- Finney in 2026
- Occupation: Advocate
- Known for: Advocacy for veterans; campaign for the Royal Commission into Defence and Veteran Suicide
- Political party: Local (2021−2022)

= Julie-Ann Finney =

Australian veteran's advocate

Julie-Ann Finney is an Australian veterans' advocate known for campaigning for the establishment of the Royal Commission into Defence and Veteran Suicide.

The son of Finney, David Stafford, a Royal Australian Navy veteran and had been associated with the Australian Defence Force (ADF) for almost 20 years, committed suicide in 2019. In the aftermath, Finney became an advocate for changes in the treatment of ADF people, veterans and their families are treated and supported. Additionally, she created a petition for a royal commission which gathered more than 410,000 signatures. In 2020, the National Commissioner for Defence and Veteran Suicide Prevention was created by the Morrison government, followed by Royal Commission into Defence and Veteran Suicide in July 2021. In 2022, Finney unsuccessfully contested for a federal election to become the Senator for South Australia in the Senate as the top candidate of the Local Party of Australia. However, in that same year, she became a Commendation Winner in the South Australian Citizen of the Year.

== Advocacy ==
Finney had a 38-years old son, David Stafford, who was an ex-member of the Royal Australian Navy but committed suicide on 1 February 2019. Her son had been in the Australian Defence Force (ADF) for nearly 20 years. According to Finney, David was traumatised after he was made in charge of keeping the refugees on a boat. He later had suicidal thoughts as far back as 2009, and he made an attempt in 2016. After making a claim with the Department of Veterans' Affairs in March 2017, during which David had been hospitalized due to his PTSD and suicidal tendencies, David was medically discharged. As per Finney, he was released from the hospital without any arrangements being made for him by the Department of Defence upon his release.
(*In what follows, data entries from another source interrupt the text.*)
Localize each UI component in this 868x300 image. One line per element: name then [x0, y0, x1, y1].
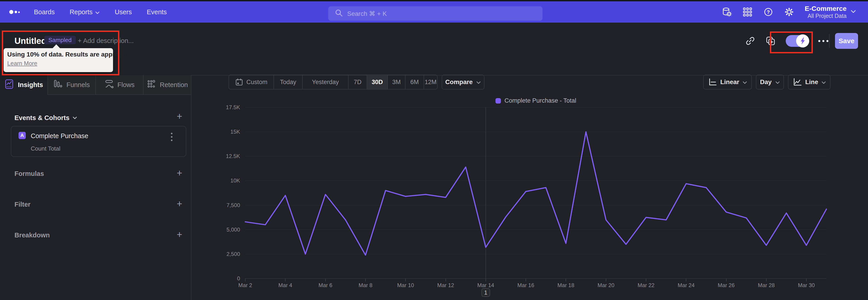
flows-icon — [104, 79, 114, 90]
x-axis-label: Mar 24 — [670, 282, 702, 289]
search-placeholder: Search ⌘ + K — [347, 10, 387, 18]
add-event-button[interactable]: + — [175, 112, 184, 121]
legend-swatch — [495, 98, 501, 103]
chart-legend[interactable]: Complete Purchase - Total — [245, 97, 827, 104]
linear-axis-icon — [708, 78, 717, 87]
sampling-toggle[interactable] — [786, 35, 808, 47]
chart-type-dropdown[interactable]: Line — [788, 74, 831, 90]
section-label-breakdown: Breakdown — [14, 232, 50, 239]
legend-label: Complete Purchase - Total — [504, 97, 577, 104]
event-options-icon[interactable] — [169, 131, 174, 143]
add-to-board-icon[interactable] — [765, 36, 776, 46]
x-axis-tick — [646, 278, 646, 281]
interval-dropdown[interactable]: Day — [756, 74, 784, 90]
tab-insights[interactable]: Insights — [0, 75, 48, 95]
line-chart-plot[interactable] — [245, 108, 827, 278]
settings-gear-icon[interactable] — [784, 7, 794, 17]
range-custom[interactable]: Custom — [229, 75, 274, 89]
nav-item-reports[interactable]: Reports — [70, 8, 100, 16]
scale-dropdown[interactable]: Linear — [703, 74, 752, 90]
range-yesterday[interactable]: Yesterday — [302, 75, 348, 89]
save-button[interactable]: Save — [835, 33, 858, 49]
event-name[interactable]: Complete Purchase — [31, 132, 88, 140]
x-axis-label: Mar 6 — [310, 282, 341, 289]
section-label-formulas: Formulas — [14, 170, 44, 177]
series-letter-badge: A — [19, 132, 26, 139]
event-metric[interactable]: Count Total — [31, 145, 60, 152]
tooltip-text: Using 10% of data. Results are approxima… — [7, 51, 141, 58]
chevron-down-icon — [775, 79, 780, 86]
range-30d[interactable]: 30D — [367, 75, 388, 89]
mixpanel-logo-icon[interactable] — [8, 1, 22, 23]
compare-dropdown[interactable]: Compare — [442, 74, 485, 90]
tab-flows[interactable]: Flows — [95, 75, 143, 95]
x-axis-label: Mar 4 — [270, 282, 301, 289]
project-selector[interactable]: E-Commerce All Project Data — [805, 1, 856, 23]
y-axis-label: 7,500 — [204, 202, 240, 208]
x-axis-label: Mar 12 — [430, 282, 462, 289]
retention-icon — [147, 79, 156, 90]
x-axis-tick — [365, 278, 366, 281]
x-axis-tick — [405, 278, 406, 281]
x-axis-label: Mar 10 — [390, 282, 421, 289]
x-axis-label: Mar 8 — [350, 282, 381, 289]
annotation-badge[interactable]: 1 — [482, 288, 490, 297]
events-cohorts-header[interactable]: Events & Cohorts — [14, 114, 77, 122]
report-title[interactable]: Untitled — [14, 36, 46, 46]
mixpanel-insights-app: BoardsReportsUsersEvents Search ⌘ + K — [0, 0, 868, 300]
top-navigation-bar: BoardsReportsUsersEvents Search ⌘ + K — [0, 1, 868, 23]
event-card[interactable]: A Complete Purchase Count Total — [11, 126, 186, 157]
add-formulas-button[interactable]: + — [175, 168, 184, 178]
learn-more-link[interactable]: Learn More — [7, 60, 37, 67]
chevron-down-icon — [743, 79, 747, 86]
calendar-icon — [235, 78, 243, 86]
x-axis-label: Mar 16 — [510, 282, 541, 289]
add-filter-button[interactable]: + — [175, 199, 184, 209]
x-axis-label: Mar 30 — [790, 282, 822, 289]
help-icon[interactable]: ? — [763, 7, 774, 17]
x-axis-tick — [606, 278, 606, 281]
nav-item-boards[interactable]: Boards — [34, 8, 55, 16]
range-6m[interactable]: 6M — [405, 75, 424, 89]
project-name: E-Commerce — [805, 5, 846, 12]
more-options-icon[interactable] — [818, 40, 829, 42]
sampled-badge[interactable]: Sampled — [44, 36, 76, 44]
top-nav-items: BoardsReportsUsersEvents — [34, 1, 167, 23]
apps-grid-icon[interactable] — [742, 7, 753, 17]
range-3m[interactable]: 3M — [388, 75, 405, 89]
report-header-row — [0, 23, 868, 76]
project-scope: All Project Data — [805, 12, 846, 19]
y-axis-label: 12.5K — [204, 153, 240, 159]
add-breakdown-button[interactable]: + — [175, 230, 184, 240]
nav-item-users[interactable]: Users — [115, 8, 132, 16]
range-12m[interactable]: 12M — [424, 75, 437, 89]
data-management-icon[interactable] — [721, 7, 732, 17]
x-axis-tick — [726, 278, 726, 281]
x-axis-label: Mar 26 — [710, 282, 742, 289]
copy-link-icon[interactable] — [745, 36, 755, 46]
chevron-down-icon — [476, 79, 481, 86]
search-icon — [335, 8, 343, 19]
y-axis-label: 10K — [204, 177, 240, 184]
series-line[interactable] — [245, 132, 827, 255]
range-today[interactable]: Today — [274, 75, 302, 89]
chevron-down-icon — [822, 79, 826, 86]
header-divider — [829, 34, 830, 48]
line-chart-icon — [793, 78, 802, 87]
x-axis-label: Mar 2 — [229, 282, 261, 289]
funnels-icon — [53, 79, 63, 90]
x-axis-tick — [325, 278, 326, 281]
range-7d[interactable]: 7D — [348, 75, 367, 89]
add-description-field[interactable]: + Add description... — [78, 37, 133, 44]
tab-retention[interactable]: Retention — [143, 75, 191, 95]
y-axis-label: 17.5K — [204, 104, 240, 111]
tab-funnels[interactable]: Funnels — [48, 75, 95, 95]
section-label-filter: Filter — [14, 201, 31, 208]
nav-item-events[interactable]: Events — [147, 8, 167, 16]
search-input[interactable]: Search ⌘ + K — [328, 6, 542, 21]
x-axis-tick — [806, 278, 807, 281]
x-axis-label: Mar 28 — [750, 282, 782, 289]
x-axis-tick — [686, 278, 686, 281]
x-axis-label: Mar 18 — [550, 282, 582, 289]
y-axis-label: 2,500 — [204, 251, 240, 257]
After the death of her son, Finney lobbied for reform regarding the way ADF people and veterans, as well as their families, have been previously treated and should be treated in the future. She contributed to the revival of a petition for a royal commission into defence and veteran suicide, which received over 410,000 signatures. The Morrison government initially created the National Commissioner for Defence and Veteran Suicide Prevention in 2020. Followed by the launch of the Royal Commission into Defence and Veteran Suicide on 8 July 2021. The royal commission was credited to the efforts of Finney and Senator Jacqui Lambie.

In December 2021, Finney announced her candidacy for the Senate seat of South Australia on behalf of the Local Party of Australia. As a result of this, she was told by the commission's solicitors after making an application to give evidence in hearings in Canberra that she would not be allowed to give oral evidence in a public hearing prior to the federal election. In the following month, Finney criticised the ruling and claimed that running for political office should have nothing to do with her right to speak about her son's death before the commission. However, according to the commission, it was an independent body from politics and government and thought it proper to separate their process from political issues.

Finney ran for the Australian Senate in the Local Party for South Australia during the 2022 federal election, as the top candidate for her party in Group I. On 21 May, her total number of first preference votes was 171, while the above the line votes for the group was 2,190. This brought the total number of votes for the group to 2,389 (0.21%).

In October 2022, Finney took part in the Darwin commission hearings about the impact of isolation and Indigenous veterans and serving personnel. The circumstances of her son's death and his interactions with the Department of Defence were used by Finney to testify before the royal commission on 28 August 2023. She disclosed how her son was made to relive the death of his baby by being in a first-aid training class, where he lost his first son due to SIDS in 2007. At the time, more than 4100 submissions, of which more than 10% came from Victoria, have been received by the royal commission.

On 11 September 2024, after the final royal commission report submission, Finney spoke at the rally held outside the Parliament House in Canberra. As Veterans' Affairs Minister Matt Keogh brought up Finney along with other veterans calling for urgent action by the Albanese government concerning the report's 122 recommendations. In response to the final report, Finney expressed her support for the recommendations but also showed worry about the possibility of misinterpretation of some recommendations contrary to the actual intended meaning. She later gave evidence on 18 August 2025 before a hearing convened by the relevant parliamentary committee as a private individual in Parliament House, Canberra.

== Honours and awards ==
Finney received recognition in 2019 with the first ever Woman of the Year Award from The Advertiser and Sunday Mail. Following this, the Australia Day Council awarded her the Commendation Award for South Australia's Citizen of the Year 2022. In recognition of her contributions to veterans' welfare, Finney was appointed a Medal of the Order of Australia (OAM) in the 2025 King's Birthday Honours.